Yeah it seems much better. It's less than the period when 1 amp flows, which it should be considering we said the solenoid was opposing the Earth's magnetic field. A good test would be too sub in a higher value of current, say 3 Amps and see what period you get for the oscillations.

 

[TFM]

Okay so testing it out:

T = \sqrt{\frac{((80\mu_0) - (2*10^{-4})}{4 \pi^2} \frac{4 \pi^2}{((\mu_0 20 I_{current}) - (B_Earth))}}

T = \sqrt{\frac{((80\mu_0) - (2*10^{-4})}{((\mu_0 20 I_{current}) - (B_Earth))}}


I= 3:


T = \sqrt{\frac{((80\mu_0) - (2*10^{-4})}{((\mu_0 20 * 3) - 5 * 10^-5)}}

\mu_0 = 4pi * 10 ^{-7}

T = \sqrt{\frac{((80(4\pi * 10 ^{-7})) - (2*10^{-4})}{((4\pi * 10 ^{-7} * 20 * 3) - 5 * 10^-5)}}


T = \sqrt{\frac{-9.95 * 10^{-5}}{((4\pi * 10 ^{-7} * 20 * 3) - 5 * 10^-5)}}

T = \sqrt{\frac{-9.95 * 10^{-5}}{2.54 * 10^{-5}}

I've obviously done something wrong here, since it's giving me the square root of a negative?

TFM

 

[Vuldoraq]

No you did the right thing.

It could be our model isn't valid beyond 2 Amps, maybe we did something wrong or you can perhaps ignore the negative, since it pertains to the direction of the total B-field and we only want the magnitude.
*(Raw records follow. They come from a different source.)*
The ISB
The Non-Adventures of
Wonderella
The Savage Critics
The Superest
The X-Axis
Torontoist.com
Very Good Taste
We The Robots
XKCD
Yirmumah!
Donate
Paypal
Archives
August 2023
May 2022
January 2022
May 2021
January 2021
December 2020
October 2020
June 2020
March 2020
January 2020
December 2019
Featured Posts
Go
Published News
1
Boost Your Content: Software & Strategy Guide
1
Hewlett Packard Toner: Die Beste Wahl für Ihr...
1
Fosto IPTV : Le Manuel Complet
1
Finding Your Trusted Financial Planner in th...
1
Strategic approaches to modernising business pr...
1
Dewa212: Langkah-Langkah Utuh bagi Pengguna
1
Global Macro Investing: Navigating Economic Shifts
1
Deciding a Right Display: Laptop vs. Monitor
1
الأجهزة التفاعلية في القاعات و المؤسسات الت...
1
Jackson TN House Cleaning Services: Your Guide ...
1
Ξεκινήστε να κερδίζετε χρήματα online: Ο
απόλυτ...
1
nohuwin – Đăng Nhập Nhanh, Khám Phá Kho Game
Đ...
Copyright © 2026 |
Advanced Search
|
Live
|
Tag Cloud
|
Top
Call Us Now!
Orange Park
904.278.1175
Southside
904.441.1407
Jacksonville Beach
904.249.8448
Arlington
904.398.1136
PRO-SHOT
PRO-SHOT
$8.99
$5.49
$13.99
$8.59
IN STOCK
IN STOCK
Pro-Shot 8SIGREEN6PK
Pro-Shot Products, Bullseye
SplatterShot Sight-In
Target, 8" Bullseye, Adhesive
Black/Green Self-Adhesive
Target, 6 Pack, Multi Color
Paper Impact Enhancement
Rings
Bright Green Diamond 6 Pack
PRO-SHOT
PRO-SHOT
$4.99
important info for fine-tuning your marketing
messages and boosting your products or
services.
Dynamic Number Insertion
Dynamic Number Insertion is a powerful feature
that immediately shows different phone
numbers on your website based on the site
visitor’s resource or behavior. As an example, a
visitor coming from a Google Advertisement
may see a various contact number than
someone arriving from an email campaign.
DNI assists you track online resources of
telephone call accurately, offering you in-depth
If you do ignore the negative you get 1.98 s, which is close to the period with 1 Amp, which you would expect it to be.

I'm not sure...

 

[Vuldoraq]

I think that when the solenoids field exceeds the Eaths the magnet will flip around and align with the solenoid instead. That means in our predefined coordinate system the magnet dipole gets reversed, and so another minus sign comes in and cancels the one from the solenoid field exceeding the Earths. Does that make sense?